Exercise instructions: The records below need to be set down again exactly; their images stay out.

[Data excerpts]

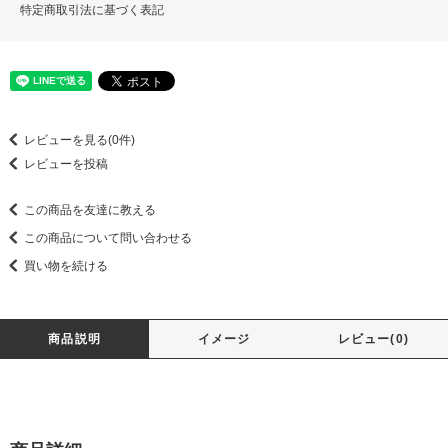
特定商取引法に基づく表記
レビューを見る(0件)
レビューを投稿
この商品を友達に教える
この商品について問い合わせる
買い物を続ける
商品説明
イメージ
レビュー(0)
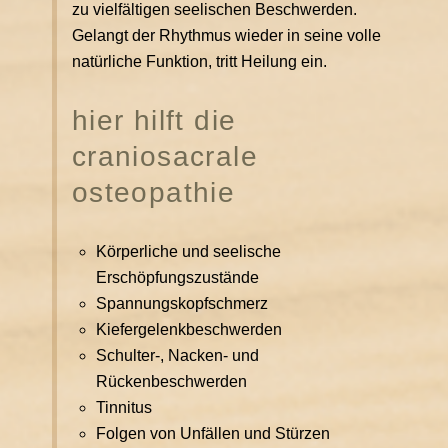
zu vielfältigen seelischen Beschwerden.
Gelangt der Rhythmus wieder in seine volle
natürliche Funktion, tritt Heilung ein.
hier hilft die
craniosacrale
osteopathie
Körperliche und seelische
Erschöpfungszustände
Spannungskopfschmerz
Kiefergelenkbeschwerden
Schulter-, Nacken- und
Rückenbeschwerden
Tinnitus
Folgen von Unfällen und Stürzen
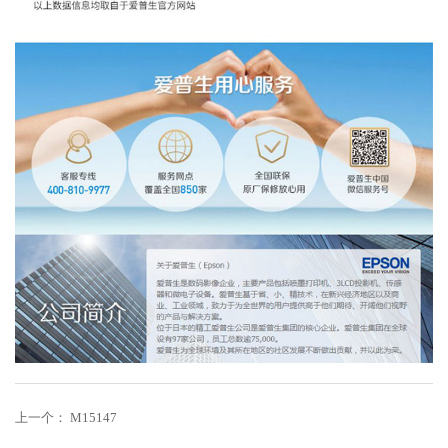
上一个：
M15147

Solution to the exercise:
特定商取引法に基づく表記
レビューを見る(0件)
レビューを投稿
この商品を友達に教える
この商品について問い合わせる
買い物を続ける
商品説明
イメージ
レビュー(0)
zu vielfältigen seelischen Beschwerden.
Gelangt der Rhythmus wieder in seine volle
natürliche Funktion, tritt Heilung ein.
hier hilft die
craniosacrale
osteopathie
Körperliche und seelische
Erschöpfungszustände
Spannungskopfschmerz
Kiefergelenkbeschwerden
Schulter-, Nacken- und
Rückenbeschwerden
Tinnitus
Folgen von Unfällen und Stürzen
上一个：
M15147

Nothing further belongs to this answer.